Good to the last drop!

As a child growing up in a first generation Italian American home the sound of a whisk beating rapidly against a metal bowl could mean only one thing─ zabaglione! I remember my Dad would never let us know ahead of time that he was making zabaglione, but rather he loved to surprise us with that melodious sound of……. clank clink clank ringing from the kitchen.  And then, we would come running from all corners of the house to watch the magic ─ that little blob of egg yolk, sugar, and liquid sitting at the bottom of the bowl would all of the sudden become a light fluffy mound of pure bliss!

We had this sweet Italian drink every Christmas and New Years Eve and for me nothing else tastes of the holidays more than zabaglione. Every New Year’s Eve, my Dad would start the magic as it neared midnight while most households were counting down the Times Square ball, we were counting down the clinks of the zabaglione.

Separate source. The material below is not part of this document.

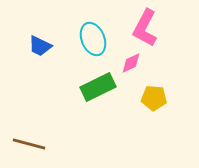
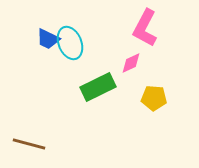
cyan ellipse: moved 23 px left, 4 px down
blue trapezoid: moved 8 px right, 7 px up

You can make and serve this several ways: First, as a drink as I have described ,which is basically an Italian eggnog, or if you keep beating a few minutes longer, it will become even thicker, more like a custard,  and you can serve it drizzled over fruit (figs or strawberries) or over a spongy cake with fruit, which is called Zuppa Inglese.


(For 6-8 people)

24 fresh egg yolks (4 per person)

1 cup sugar

1 1/2 cup cooled espresso ~OR~ 1/2 cup liqueur of your choice: Rum, Sambuca, Amaretto, Kahlua… (Or you can replace the 1 1/2 cups of espresso with Moscato or Champagne)

A few pinches of cinnamon: one for the mixture and then some more to sprinkle on top for serving.


Place the egg yolks and sugar in a mixing bowl and with the whisk attachment of your mixer, or with a hand whisk, beat until very pale, almost white. If you do this by hand (just as my dad did) it will take about 17 minutes.

Meanwhile, dissolve the cinnamon in the espresso or liqueur and set aside.

Once the egg yolks turn pale, slowly add in the espresso or liqueur and continue whisking in until creamy and foamy.

Serve right away in espresso or punch glasses with small espresso spoons in order to get every last drop of sweet goodness!

Note: Now I will give directions using a bain-marie (water bath) which is the method to use if you prefer not to drink raw eggs.

Set up your bain-marie by putting a small sauce pan of water on continuous simmer, not a boil. Make sure the bowl you will be using will fit on top of the saucepan steadily without the bottom touching the water.

In the bowl, using a large whisk, mix the egg yolks with the sugar until almost white.

Dissolve the cinnamon in the liquid you are using and gradually pour it in the egg mixture as you are stirring continuously.

Place the bowl on top of the bain-marie (simmering water) and whisk continuously over the low heat until it is smooth, and frothy. It will start to attach itself to the bottom of the bowl when it’s ready.

Lift the mixture off the bain-marie, and beat a few seconds to cool it down a bit and thicken even more. Pour into small cups to serve.